Vol. 5, Issue 5 (2019)
Indian ethos in salman rushdie
Author(s): Dr. Ratnesh Baranwal
Abstract: In the group of minority-writers, Salman Rushdie occupies a very prominent place. He has very beautifully presented, in his novels and short-stories, the different colours and shades of Indian ethos and sensibility. The most important aspect of his work is his excessively self-conscious effort to connect personal and national histories to come to terms with postcoloniality. For the fulfillment of this approach, he projects particular experiences and power of imagination and focus memory to create the capacity to grapple with the alternative reality of the Third World. His achievement lies in the statement he makes through his fiction that we don’t live in three worlds but in one, mutually affected and affecting. Writers in his position are exiles or emigrants or expatriates and are constantly haunted by some sense of loss, some urge to reclaim and look back.
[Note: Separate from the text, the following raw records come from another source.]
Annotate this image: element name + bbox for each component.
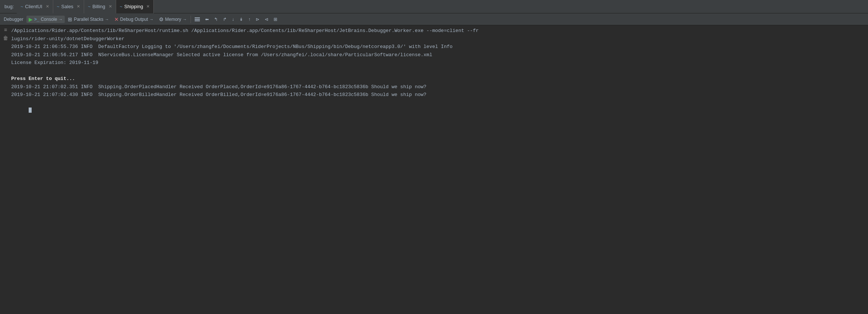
- console-arrow: →: [58, 17, 63, 22]
- frames-button[interactable]: ⊳: [253, 16, 262, 23]
- parallel-stacks-button[interactable]: ⊞ Parallel Stacks →: [66, 16, 111, 23]
- step-into-button[interactable]: ↱: [221, 16, 229, 23]
- grid-icon: ⊞: [274, 17, 277, 22]
- memory-icon: ⚙: [159, 16, 164, 22]
- tab-billing[interactable]: ~ Billing ✕: [84, 0, 116, 13]
- console-line-7: 2019-10-21 21:07:02.351 INFO Shipping.Or…: [11, 83, 428, 91]
- step-over-icon: ↰: [214, 17, 218, 22]
- parallel-stacks-icon: ⊞: [68, 16, 72, 22]
- memory-button[interactable]: ⚙ Memory →: [157, 16, 189, 23]
- align-left-button[interactable]: ⬅: [203, 16, 211, 23]
- empty-icon-8: [0, 91, 11, 91]
- empty-icon-3: [0, 51, 11, 51]
- console-row-8: 2019-10-21 21:07:02.430 INFO Shipping.Or…: [0, 91, 868, 99]
- debug-output-icon: ✕: [114, 16, 119, 22]
- empty-icon-5: [0, 67, 11, 67]
- tab-shipping-close[interactable]: ✕: [146, 4, 150, 9]
- tab-clientui[interactable]: ~ ClientUI ✕: [17, 0, 53, 13]
- step-into-icon: ↱: [223, 17, 227, 22]
- tab-shipping-label: Shipping: [124, 4, 143, 9]
- console-row-1: ≡ /Applications/Rider.app/Contents/lib/R…: [0, 27, 868, 35]
- tab-sales[interactable]: ~ Sales ✕: [53, 0, 84, 13]
- parallel-stacks-arrow: →: [105, 17, 109, 22]
- debug-label: bug:: [1, 4, 17, 9]
- memory-arrow: →: [183, 17, 187, 22]
- debug-output-button[interactable]: ✕ Debug Output →: [112, 16, 156, 23]
- console-row-2: 2019-10-21 21:06:55.736 INFO DefaultFact…: [0, 43, 868, 51]
- tab-clientui-close[interactable]: ✕: [46, 4, 49, 9]
- frames-icon: ⊳: [256, 17, 259, 22]
- evaluate-button[interactable]: ↑: [246, 16, 253, 23]
- run-to-cursor-button[interactable]: ↡: [237, 16, 245, 23]
- cursor-block: [29, 108, 32, 113]
- debug-output-label: Debug Output: [120, 17, 148, 22]
- cmd-icon: ≡: [0, 27, 11, 33]
- tab-billing-label: Billing: [92, 4, 105, 9]
- sales-icon: ~: [57, 4, 60, 9]
- billing-icon: ~: [88, 4, 90, 9]
- console-line-6: Press Enter to quit...: [11, 75, 77, 83]
- empty-icon-4: [0, 59, 11, 59]
- console-line-4: License Expiration: 2019-11-19: [11, 59, 100, 67]
- console-row-cursor: [0, 99, 868, 122]
- empty-icon-cursor: [0, 99, 11, 99]
- console-cursor-line[interactable]: [11, 99, 33, 122]
- console-button[interactable]: ▶ >_ Console →: [26, 16, 65, 23]
- grid-button[interactable]: ⊞: [271, 16, 280, 23]
- toolbar: Debugger ▶ >_ Console → ⊞ Parallel Stack…: [0, 13, 868, 25]
- console-row-4: License Expiration: 2019-11-19: [0, 59, 868, 67]
- console-row-3: 2019-10-21 21:06:56.217 INFO NServiceBus…: [0, 51, 868, 59]
- tab-billing-close[interactable]: ✕: [109, 4, 112, 9]
- console-row-7: 2019-10-21 21:07:02.351 INFO Shipping.Or…: [0, 83, 868, 91]
- console-row-1b: 🗑 lugins/rider-unity/dotnetDebuggerWorke…: [0, 35, 868, 43]
- jump-button[interactable]: ⊲: [262, 16, 271, 23]
- evaluate-icon: ↑: [248, 17, 250, 22]
- console-row-5: [0, 67, 868, 75]
- empty-icon-7: [0, 83, 11, 83]
- tab-shipping[interactable]: ~ Shipping ✕: [116, 0, 154, 13]
- play-icon: ▶: [29, 16, 33, 22]
- console-row-6: Press Enter to quit...: [0, 75, 868, 83]
- console-line-8: 2019-10-21 21:07:02.430 INFO Shipping.Or…: [11, 91, 428, 99]
- tab-clientui-label: ClientUI: [25, 4, 42, 9]
- console-line-1: /Applications/Rider.app/Contents/lib/ReS…: [11, 27, 480, 35]
- console-line-3: 2019-10-21 21:06:56.217 INFO NServiceBus…: [11, 51, 434, 59]
- step-out-button[interactable]: ↓: [230, 16, 236, 23]
- align-left-icon: ⬅: [205, 17, 209, 22]
- clientui-icon: ~: [20, 4, 23, 9]
- tab-sales-close[interactable]: ✕: [77, 4, 80, 9]
- console-line-2: 2019-10-21 21:06:55.736 INFO DefaultFact…: [11, 43, 454, 51]
- tab-sales-label: Sales: [61, 4, 74, 9]
- run-to-cursor-icon: ↡: [239, 17, 243, 22]
- parallel-stacks-label: Parallel Stacks: [74, 17, 103, 22]
- console-line-1b: lugins/rider-unity/dotnetDebuggerWorker: [11, 35, 126, 43]
- step-out-icon: ↓: [232, 17, 234, 22]
- delete-icon: 🗑: [0, 35, 11, 41]
- debugger-button[interactable]: Debugger: [1, 16, 26, 23]
- empty-icon-6: [0, 75, 11, 75]
- console-label: Console: [41, 17, 57, 22]
- toolbar-separator-1: [191, 16, 191, 23]
- console-line-5: [11, 67, 16, 75]
- debug-output-arrow: →: [150, 17, 154, 22]
- jump-icon: ⊲: [265, 17, 268, 22]
- hamburger-icon: [195, 17, 200, 21]
- console-area: ≡ /Applications/Rider.app/Contents/lib/R…: [0, 25, 868, 314]
- memory-label: Memory: [165, 17, 181, 22]
- tab-bar: bug: ~ ClientUI ✕ ~ Sales ✕ ~ Billing ✕ …: [0, 0, 868, 13]
- empty-icon-2: [0, 43, 11, 43]
- debugger-label: Debugger: [4, 17, 23, 22]
- console-icon: >_: [34, 17, 39, 22]
- hamburger-button[interactable]: [192, 17, 202, 22]
- step-over-button[interactable]: ↰: [212, 16, 220, 23]
- shipping-icon: ~: [120, 4, 122, 9]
His novel Midnight’s Children, beautifully portrays the lovely picture of the beauty of Bombay city as the reflection of modern India. His novel The Satantic Verses brought about a very sharp reaction among the Muslims not only living in India but also abroad. They declared the book as blasphemous. Death-threats were given to him by the spiritual leader of Iran. His famous novel Shame, presents the conservative and dirty picture of contemporary politics in Pakistan. His famous novel Shalimar, The Clown, represents another fine example of Indian ethos where in disputed Kashmir, terrorism has crept away. Another picture of Indian ethos is nicely portrayed in his novel-The Enchantress of Florence, where the fictional picture of the Mughal emperor Akbar is drawn.